Penalties for Fake Invoices and False Entries – Section 122 (1A) of CGST Act 2017  ( W.E.F 1.04.2020) for certain offences.

The Finance minister in her budget speech has announced certain new provision in GST . According to Clause 124 of the Finance Bill 2020

Extract from the Finance Bill, 2020

124. In section 122 of the Central Goods and Services Tax Act, after sub-section (1), the following sub-section shall be inserted, namely:––

“(1A) Any person who retains the benefit of a transaction covered under clauses (i), (ii), (vii) or clause (ix) of sub-section (1) and at whose instance such transaction is conducted, shall be liable to a penalty of an amount equivalent to the tax evaded or input tax credit availed of or passed on.”

Penalties

Basically , section 122  of CGST Act 2017, is divided into three sub-sections:

The first sub-section 122(1)  prescribes 21 types of offences, any one of which, if committed, can attract penalty of ten thousand rupees or equal to the amount of tax involved, whichever is higher.

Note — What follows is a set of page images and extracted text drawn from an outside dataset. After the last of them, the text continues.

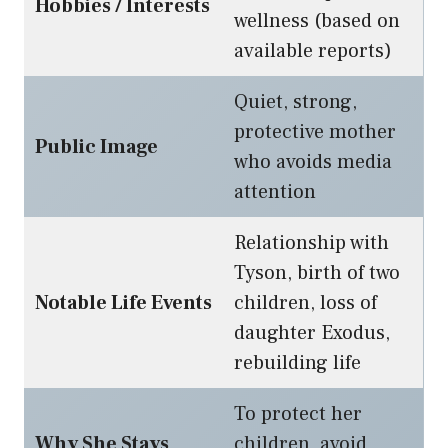
Hobbies / Interests
wellness (based on
available reports)
Quiet, strong,
protective mother
Public Image
who avoids media
attention
Relationship with
Tyson, birth of two
Notable Life Events
children, loss of
daughter Exodus,
rebuilding life
To protect her
Why She Stays
children, avoid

The second sub-section 12 (2)deals with two situations, firstly, where certain offences committed are not due to either fraud or wilful misstatement or suppression of facts. In such a case, penalty will get reduced to 10% of tax involved, subject to a minimum of ten thousand rupees. Secondly, where the offence committed is due to either fraud or any wilful misstatement or suppression of facts to evade tax will result in a penalty equal to tax involved subject to a minimum of ten thousand rupees.

The third sub-section 122(3) deals with offences where the person is not directly involved in any evasion but may aid or abet or may be a party to evasion or if he does not attend summons or produce documents. Penalty in such a cases would be up to twenty five thousand rupees.

Brief Analysis:

Section 122 of the CGST Act is being amended by inserting a new sub-section 122(1A) to make the beneficiary of the transactions of passing on or availing fraudulent Input Tax Credit liable for penalty similar to the penalty leviable on the person who commits such specified offences.

These changes have been made effective from April 01, 2020

Analysis of Section 122 (1A)

with respect to clause (i), (ii), (vii) or clause (ix) of sub-section (1) of Sec 122

SITUATION Section 122(1A) of GST Act’2017.
(i)Supplies any goods or services or both without issue of any invoice The person can be held as beneficiary of a transaction covered under Clause (i) of Section 122(1) and hence liable for penalty equivalent to the amount of tax evaded u/s 122(1A) 
(ii) Invoice in respect of supply or receipt of goods or services or both issued by the person or any other person without actual supply or receipt of such goods or services or both. The person can be held as beneficiaryof a  transaction covered under Clause (ii) of Section 122(1) and hence liable for  penalty equivalent to the amount of tax evaded u/s 122(1A)
(iii)Takes or utilises input tax credit without actual receipt of goods or services or both either fully or partially, in contravention of the provisions of this Act or the rules made there under; The person can be held as beneficiary of a transaction covered under Clause (vii) of Section 122(1) and hence liable for penalty equivalent to the amount of ITC availed u/s 122(1A).
(iv) Forged or falsified documents such as a false invoice or, in general, a false piece of documentary evidence The person can be held as beneficiary of a transaction covered under Clause (i) of Section 122(1) and hence liable for penalty equivalent to the amount of tax evaded u/s 122(1A)

The objective of this amendment is to penalise the beneficiary and the wrongdoer of the transactions specified in clause (i),(ii),(vii) or clause (ix) of sec 122(1) liable for penalty.

Conclusion : GST knowledge and accounting knowledge is very important to the accountants of the organisation.. Proper reconciliation of books with GSTR-2A , GSTR1 and GSTR3B is very essential, to avoid any disputes in future. Any mistake or negligence on the part of the assessee can expose him to penalties under Section 122 of  GST. The wordings used in the section 122(IA) are very subjective, and it is very difficult to defend against the interpretation of the revenue on this type of subjective issues.